Get prepared before you leap into action.
Even Superman took time to change into his superhero clothes. If you leap before you’re fully prepared, you may crash and burn rather than soaring to success.
Being prepared means:
- Having a great resume and LinkedIn profile. With all of the resources, advice, and professional services available to you, there’s absolutely no excuse for having bad or even mediocre job-search materials. Your resume and profile are the foundation for all of your job-search efforts, so make that foundation as strong as possible!
- Knowing how to introduce yourself. I am not an advocate of the traditional 3-minute “elevator pitch,” but I am strongly in favor of preparing and practicing how you are going to introduce yourself in a variety of situations – in an interview, at a networking event, in an email to people you know or don’t know, in a casual meeting at a coffee shop … you get the picture. What you say in those situations sets the tone for the entire interaction. Practice so that your intro is clear and confident.
- Having a strategy and a plan. Plans are guidelines that keep you focused and help you make good decisions. Think about your ideal job, target companies, and preferred environments, and create a plan to help you achieve your goal.
Focus on your targets.
Once you’ve clearly defined what you want, you can concentrate on those contacts and companies that are most relevant.
This is not to say that you should ignore peripheral opportunities, or that your path toward your goal will be straight and smooth. But keep coming back to those targets, and vet every opportunity to see if it matches what you have decided is important to you.

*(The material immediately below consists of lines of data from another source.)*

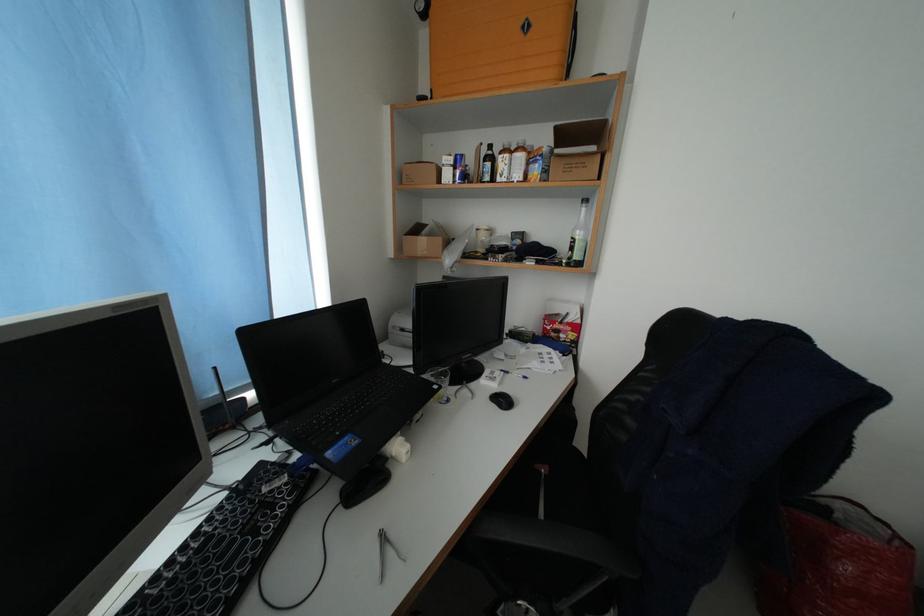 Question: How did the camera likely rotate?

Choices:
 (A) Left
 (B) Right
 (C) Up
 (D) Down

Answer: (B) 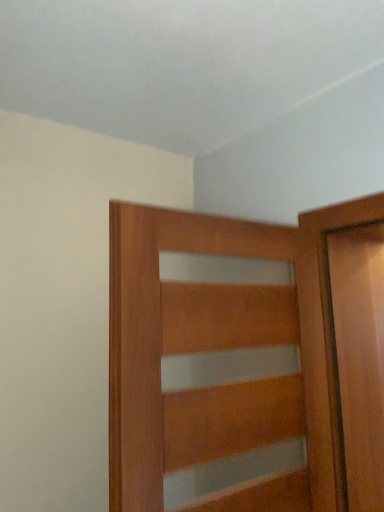 At what (x,y) coordinates should I click in order to perform the action: click on wooden door at center. Please return your answer as a coordinate pair (x, y). Image resolution: width=384 pixels, height=512 pixels. Looking at the image, I should click on (249, 351).

Measure the distance between point [126,302] and camera.

3.29 feet.

This screenshot has width=384, height=512. Describe the element at coordinates (249, 351) in the screenshot. I see `wooden door at center` at that location.

Find the location of a particular element. Image resolution: width=384 pixels, height=512 pixels. wooden door at center is located at coordinates (249, 351). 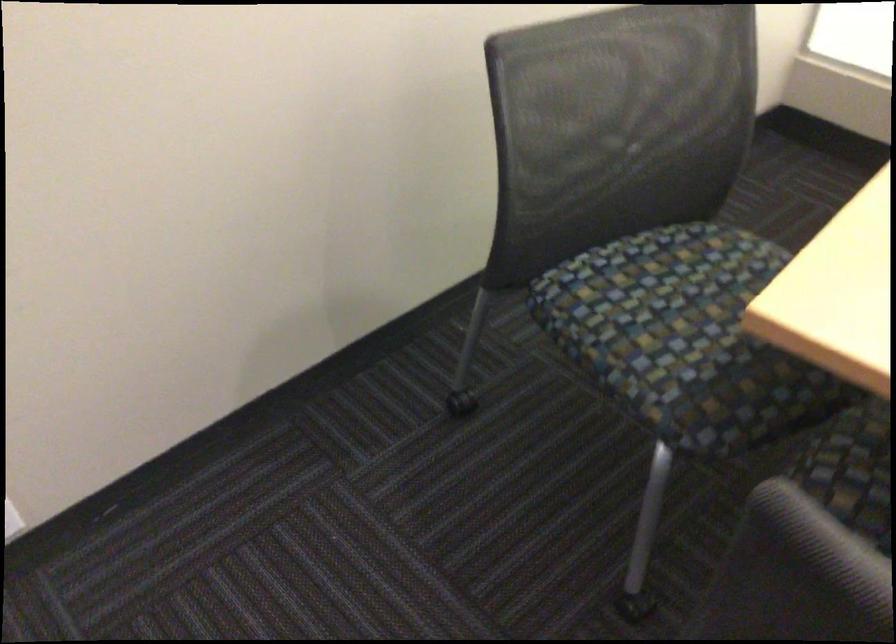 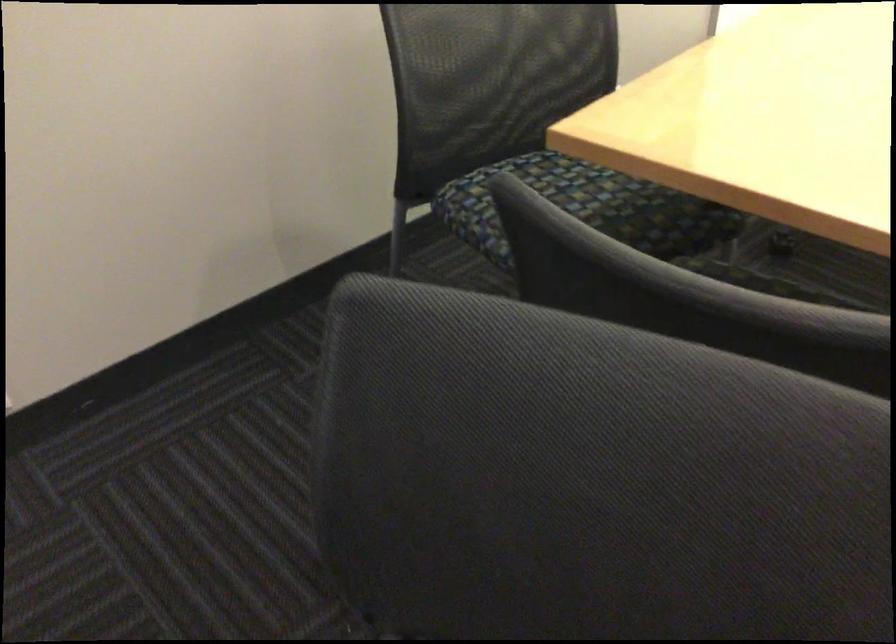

Minimize unproductive activities.
I am not going to tell you to ignore posted job openings that you find on job boards and executive sites. (I know you won’t listen!) But I will advise you to limit the time you spend pursuing these “easy” opportunities, because chances are slim that you will actually land a job – or even an interview – this way.
Your best chance for finding your next opportunity is through a personal referral from someone you know or someone you can get to know. That’s been true for centuries and still remains true today.
So allow yourself a little time to pick that low-hanging fruit (the job postings). Scan them for information and apply if you wish. Then put them out of your mind and do the real work of job search: finding connections to people at your target companies.
Invest in interview training.
Please don’t try to wing it. Interviews are stress-inducing experiences with high stakes, and even the most charming, expert, and verbally adroit executive can benefit from interview preparation.
Spend some time—with a colleague, a confidante, or a professional coach—clarifying your value statements, preparing to answer “typical” interview questions, and practicing your success stories.
In my experience, most executives need help:
- Introducing themselves – answering the “tell me about yourself” question.
- Getting to the point – editing their rambling responses to what’s meaningful.
- Finishing stories with results and strategic impact.
- Dealing with negative questions and not-so-positive experiences.
- Covering all of the points they want to make in an interview.
- Asking the right questions.
The good news is that the start of every year is a great time to find a new opportunity. And job search is like any endeavor: Preparation and practice will lead to better performance.